┌──

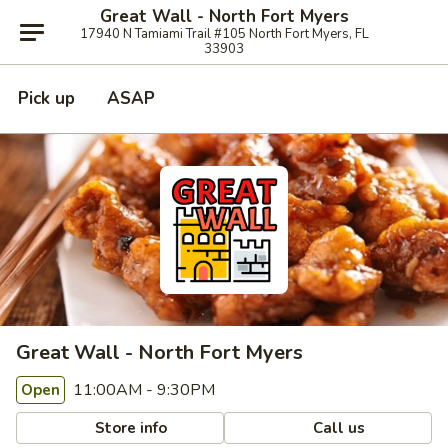
Great Wall - North Fort Myers
17940 N Tamiami Trail #105 North Fort Myers, FL
33903
Pick up
ASAP
Great Wall - North Fort Myers
11:00AM - 9:30PM
Open
Store info
Call us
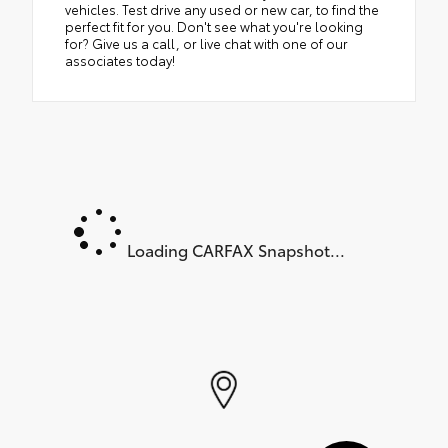
vehicles. Test drive any used or new car, to find the
perfect fit for you. Don't see what you're looking
for? Give us a call, or live chat with one of our
associates today!
Loading CARFAX Snapshot...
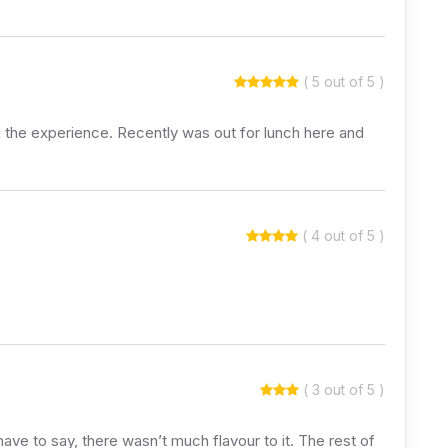
( 5 out of 5 )
d the experience. Recently was out for lunch here and
( 4 out of 5 )
( 3 out of 5 )
I have to say, there wasn’t much flavour to it. The rest of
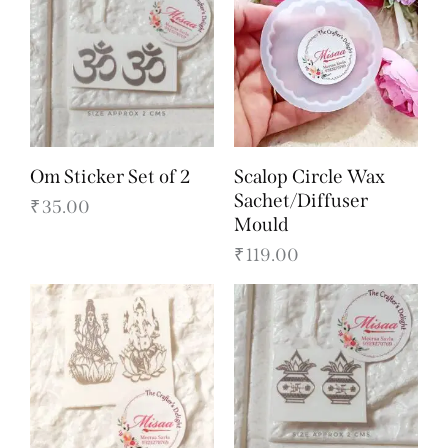
Om Sticker Set of 2
Scalop Circle Wax
Sachet/Diffuser
₹
35.00
Mould
₹
119.00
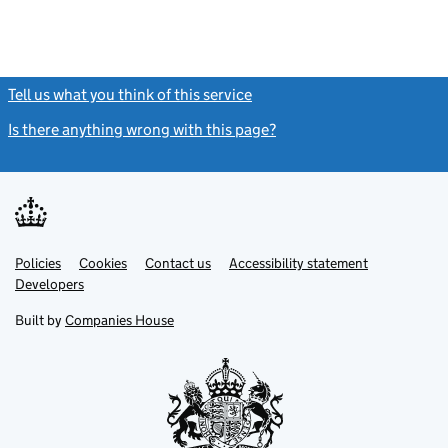
Tell us what you think of this service
(link opens a new window)
Is there anything wrong with this page?
(link opens a new windo
Link
Link
Policies
Support links
Cookies
Contact us
Accessibility statement
opens
opens
Link
Developers
in
in
opens
new
new
in
Built by
Companies House
tab
tab
new
tab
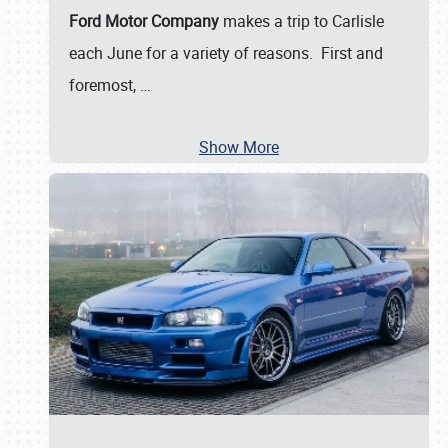
Ford Motor Company
makes a trip to Carlisle
each June for a variety of reasons. First and
foremost,
…
Show More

└──

- Required work: An exact, word-for-word copy of the records is expected, with no pictures in it.

- Written response:
Great Wall - North Fort Myers
17940 N Tamiami Trail #105 North Fort Myers, FL
33903
Pick up
ASAP
Great Wall - North Fort Myers
11:00AM - 9:30PM
Open
Store info
Call us
vehicles. Test drive any used or new car, to find the
perfect fit for you. Don't see what you're looking
for? Give us a call, or live chat with one of our
associates today!
Loading CARFAX Snapshot...
( 5 out of 5 )
d the experience. Recently was out for lunch here and
( 4 out of 5 )
( 3 out of 5 )
I have to say, there wasn’t much flavour to it. The rest of
Om Sticker Set of 2
Scalop Circle Wax
Sachet/Diffuser
₹
35.00
Mould
₹
119.00
Tell us what you think of this service
(link opens a new window)
Is there anything wrong with this page?
(link opens a new windo
Link
Link
Policies
Support links
Cookies
Contact us
Accessibility statement
opens
opens
Link
Developers
in
in
opens
new
new
in
Built by
Companies House
tab
tab
new
tab
Ford Motor Company
makes a trip to Carlisle
each June for a variety of reasons. First and
foremost,
…
Show More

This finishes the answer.